Data forensics, also know as computer forensics, refers to the study or investigation of digital data and how it is created and used. Digital forensics often entails investigation by extracting, identifying and validating digital information for the purpose of reconstructing past events. Data forensics is a broad term, as data forensics encompasses identifying, preserving, recovering, analyzing, and presenting attributes of digital information.

Data lineage is generally defined as a kind of data life cycle that includes the data's origins and where it moves over time. This term can also describe what happens to data as it goes through diverse processes. Data lineage can help with efforts to analyze how information is used and to track key bits of information that serve a particular purpose.

 



What Problem Does This Solve?
Data forensics, often used interchangeably with digital forensics, is essentially the study of digital data and how it is created and used for the purpose of an investigation. Data forensics is part of the greater discipline of forensics, in which various types of evidence are studied to investigate an alleged crime, to determine intent, identify sources (for example, in copyright cases), or authenticate documents.. often involving complex time-lines or hypotheses.

Digital forensics is the process of uncovering and interpreting electronic data.
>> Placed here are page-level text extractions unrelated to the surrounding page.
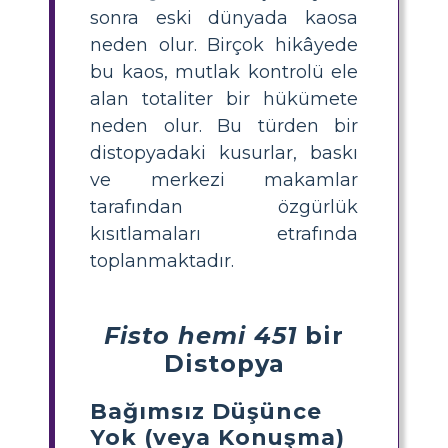
sonra eski dünyada kaosa
neden olur. Birçok hikâyede
bu kaos, mutlak kontrolü ele
alan totaliter bir hükümete
neden olur. Bu türden bir
distopyadaki kusurlar, baskı
ve merkezi makamlar
tarafından özgürlük
kısıtlamaları etrafında
toplanmaktadır.
Fisto hemi 451
bir
Distopya
Bağımsız Düşünce
Yok (veya Konuşma)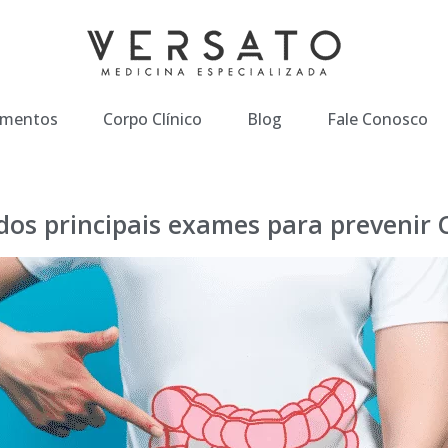
imentos
Corpo Clínico
Blog
Fale Conosco
os principais exames para prevenir 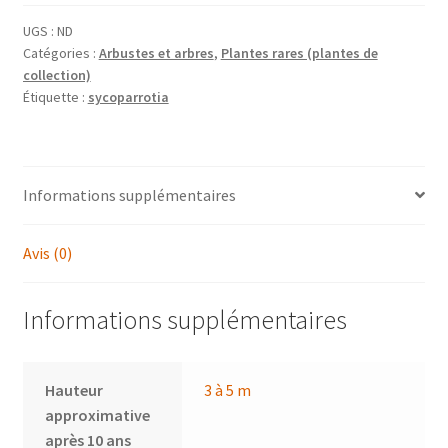
semidecidua
'Purple
UGS :
ND
Catégories :
Arbustes et arbres
,
Plantes rares (plantes de
Haze'
collection)
Étiquette :
sycoparrotia
Informations supplémentaires
Avis (0)
Informations supplémentaires
Hauteur
3 à 5 m
approximative
après 10 ans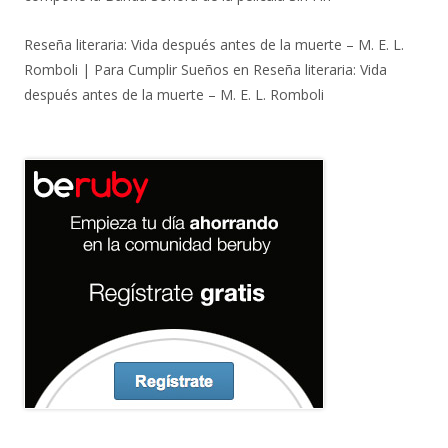
Reseña literaria: Vida después antes de la muerte – M. E. L.
Romboli | Para Cumplir Sueños
en
Reseña literaria: Vida
después antes de la muerte – M. E. L. Romboli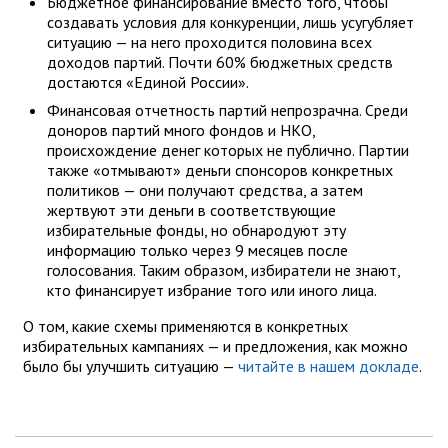
Бюджетное финансирование вместо того, чтобы
создавать условия для конкуренции, лишь усугубляет
ситуацию — на него проходится половина всех
доходов партий. Почти 60% бюджетных средств
достаются «Единой России».
Финансовая отчетность партий непрозрачна. Среди
доноров партий много фондов и НКО,
происхождение денег которых не публично. Партии
также «отмывают» деньги спонсоров конкретных
политиков — они получают средства, а затем
жертвуют эти деньги в соответствующие
избирательные фонды, но обнародуют эту
информацию только через 9 месяцев после
голосования. Таким образом, избиратели не знают,
кто финансирует избрание того или иного лица.
О том, какие схемы применяются в конкретных
избирательных кампаниях — и предложения, как можно
было бы улучшить ситуацию —
читайте в нашем докладе
.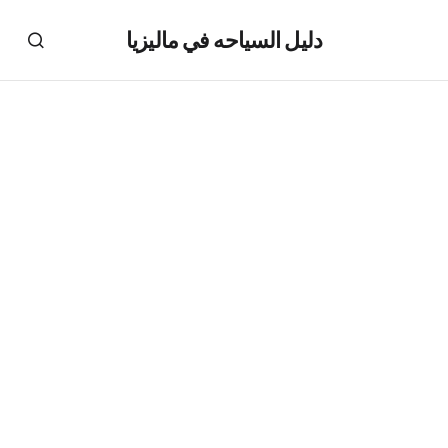
دليل السياحه في ماليزيا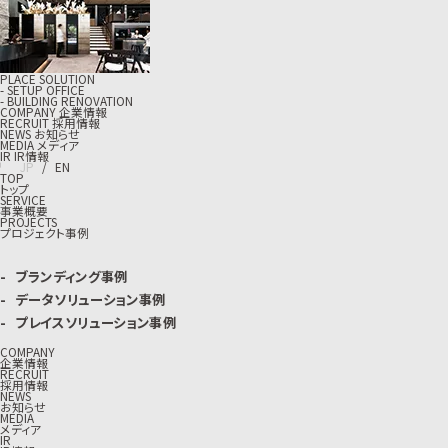
PLACE SOLUTION
- SETUP OFFICE
- BUILDING RENOVATION
C
O
M
P
A
N
Y
企
業
情
報
R
E
C
R
U
I
T
採
用
情
報
N
E
W
S
お
知
ら
せ
M
E
D
I
A
メ
デ
ィ
ア
I
R
I
R
情
報
J
P
/
E
N
TOP
トップ
SERVICE
事業概要
PROJECTS
プロジェクト事例
ブランディング事例
データソリューション事例
プレイスソリューション事例
COMPANY
企業情報
RECRUIT
採用情報
NEWS
お知らせ
MEDIA
メディア
IR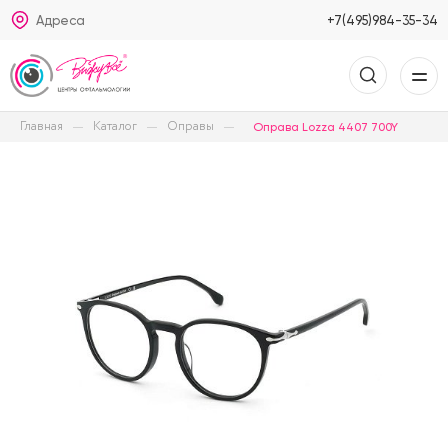
Адреса
+7(495)984-35-34
Главная
Каталог
Оправы
Оправа Lozza 4407 700Y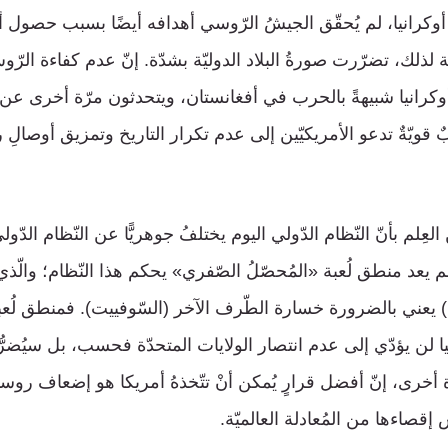
رانيا، لم يُحقّق الجيشُ الرّوسي أهدافه أيضًا بسبب حصول أو
جة لذلك، تضرّرت صورةُ البلاد الدوليّة بشدّة. إنّ عدم كفاءة الرّ
كرانيا شبيهةً بالحرب في أفغانستان، ويتحدثون مرّة أخرى عن ا
 قويّةٌ تدعو الأمريكيّين إلى عدم تكرار التاريخ وتمزيق أوصالِ
عِلم بأنّ النّظام الدّولي اليوم يختلفُ جوهريًّا عن النّظام الدّو
 ولم يعد منطق لُعبة «المُحصّلُ الصّفري» يحكم هذا النّظام؛ والّذ
 يعني بالضرورة خسارة الطّرف الآخر (السّوفييت). فمنطق لُعبة 
يا لن يؤدّي إلى عدم انتصار الولايات المتحدّة فحسب، بل سيُضرُّ 
 أخرى، إنّ أفضل قرارٍ يُمكن أنْ تتّخذهُ أمريكا هو إضعاف روس
 إقصاءها من المُعادلة العالميّة.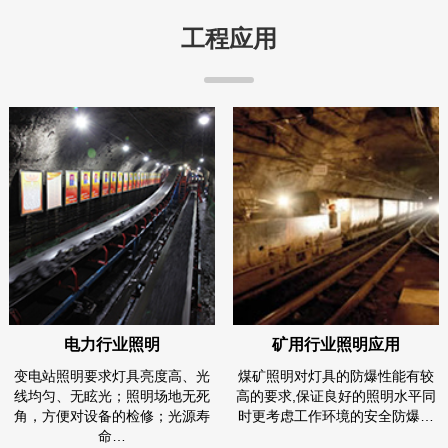
工程应用
电力行业照明
矿用行业照明应用
变电站照明要求灯具亮度高、光
煤矿照明对灯具的防爆性能有较
线均匀、无眩光；照明场地无死
高的要求,保证良好的照明水平同
角，方便对设备的检修；光源寿
时更考虑工作环境的安全防爆…
命…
The goal of the process is to preserve any evidence in its most original form while performing a structured investigation by collecting, identifying and validating the digital information for the purpose of reconstructing past events.

Data forensics can involve many different tasks, including data recovery or data tracking and extraction of Personally Identifying Information (PII). Data forensics might focus on recovering information on the use of a mobile device, computer or other device. It might cover the tracking of phone calls, texts or emails through a network. Digital forensics investigators may also use various methodologies to pursue data forensics, such as decryption, advanced system searches, reverse engineering, or other high-level data analyses.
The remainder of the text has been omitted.